But this year also introduces support for 64-bit EM64T technology, and haven't been formally life as EM64T is IA32E before, this is the Intel Extended Memory 64 Technology name, used to distinguish between x 86 instruction set. Intel's EM64T support 64-bit sub-mode, and AMD x 86-64 technology similar to using a 64-bit linear addressing, join the plane eight new general-purpose registers (GPRs), also adds eight registers support SSE instructions. Similar with AMD, Intel's 64-bit technology will be compatible with the IA32 and IA32E, only if you are running a 64-bit operating system, it will adopt IA32E. IA32E will consist of 2 sub-mode: 64-bit and32-bit sub-mode sub-mode, as with AMD64 is downward compatible. Intel's EM64T is fully compatible with AMD x 86-64 technology. Now Nocona processor has joined a number of 64-bit technology, Intel's Pentium4E processor also supports 64-bit technology.

It should be said, both of which are compatible with the x 86 instruction set architecture for 64-bit microprocessor, EM64T and AMD64 or there are not the same place, AMD64 processor NX bit in Intel processor is not provided.

11. hyper pipelined and superscalar

In interpreting the hyper pipelined and superscalar pipeline before understanding (pipeline). Line is the first time in Intel 486 chip to start using. Assembly line work as industrial production on the Assembly line. In the CPU from 5-6 different function circuit modules one instruction processing line, and then place an x 86 instruction divided into 5-6-step, then such circuit unit performed separately, so that you can achieve in a CPU clock cycles to complete one instruction, thus increasing the CPU's speed. Classic Pentium each integer lines are divided into four levels of water, i.e. instruction prefetch, decode, execute, write back the result, float flow is divided into eight levels.

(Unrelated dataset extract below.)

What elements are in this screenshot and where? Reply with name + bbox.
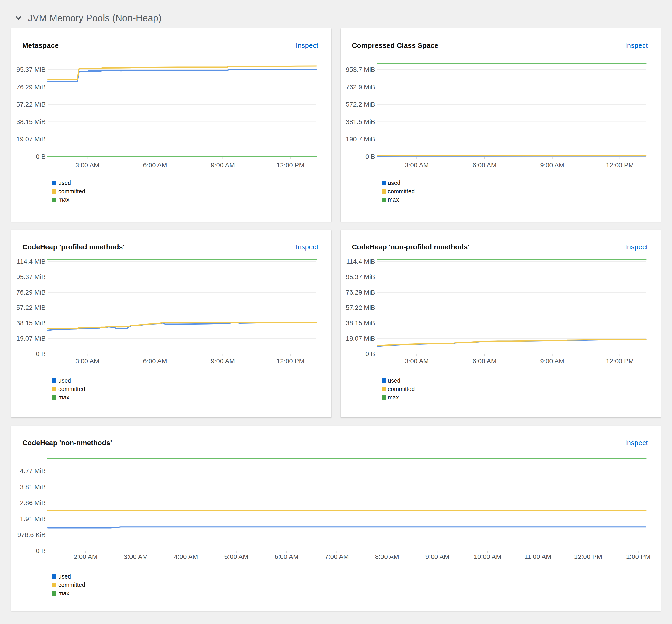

Superscalar is via built-in multiple lines to the simultaneous execution of multiple processors, its essence is a space for time. The pipeline is running through the refinement, increased frequency so that one machine cycle to complete one or more operations, its essence is taking time for space. For example, the line on Pentium4 20 level. The pipeline design step (grade), their complete instruction faster and therefore to adapt working frequency higher CPU. But the line is too long or a certain side effects that are likely to occur at higher CPU lower actual operation speed, Intel's Pentium 4 appeared in this situation, although its clock speed up to 1.4G above, but its operational performance is far behind the Athlon or Pentium AMD1.2G III. 12. package

CPU package is the use of specific materials to CPU chip or CPU module curing in which prevent damage to the protective measures, must be delivered after the CPU package. CPU package depends on the CPU installation forms and device integration design, from the large category to see usually uses the Socket outlet with the installation of CPU use PGA (grid array) package, which uses the CPU Slotx duct installation are all adopt the SEC (unilateral patch box) forms of packaging. Now there are PLGA (PlastIcLandGridArray), OLGA (OrganicLandGridArray) packaging technology. As the market competition becoming increasingly fierce, the current CPU packaging technology direction of development in order to save costs.


13, multi-threaded

Simultaneous multithreading Simultaneousmultithreading, SMT. SMT you can copy the processor of the State structure, so that the same processor for multiple thread synchronization and shared processor execution resources to maximize the wide emission, out-of-sequence, superscalar processing, improving the utilization of the processor arithmetic parts, ease because data related or Cache misses will bring access memory latency. When no more threads available, SMT processor virtually and traditional wide emission superscalar processors. SMT's most attractive is just small change processor core design, almost no additional costs can significantly improve performance. Multi-threading technology for high speed computing core prepared more pending data, reduce the operational core of idle time. This is undoubtedly a low-end system desktop is very attractive. Intel starts from 3.06GHzPentium4, all processors will support SMT technology.

14, multi core

Multiple core, also referred to as single-chip multiprocessor (Chipmultiprocessors, hereinafter referred to as CMP). CMP is made by Stanford University, the idea is to massively parallel processors in the SMP (symmetric multiprocessor) integrated into the same chip, each processor side-by-side execution of different processes. Compare with CMP, SMT processor structure comparison of flexibility. However, when semi-conductors technology into 0.18 Micron, line delay have exceeded the gate delay, request the microprocessor design through Division of many smaller, local better the basic unit of structure. In contrast, because CMP structure has been divided into more than one processor core to design, each nuclear are relatively simple, help to optimize the design, so even more promising. Currently, IBM's Power4 chip and Sun's MAJC5200 chips are CMP structure. Multi-core processor to processor internal shared cache, cache usage, while simplifying multiprocessor system design complexity.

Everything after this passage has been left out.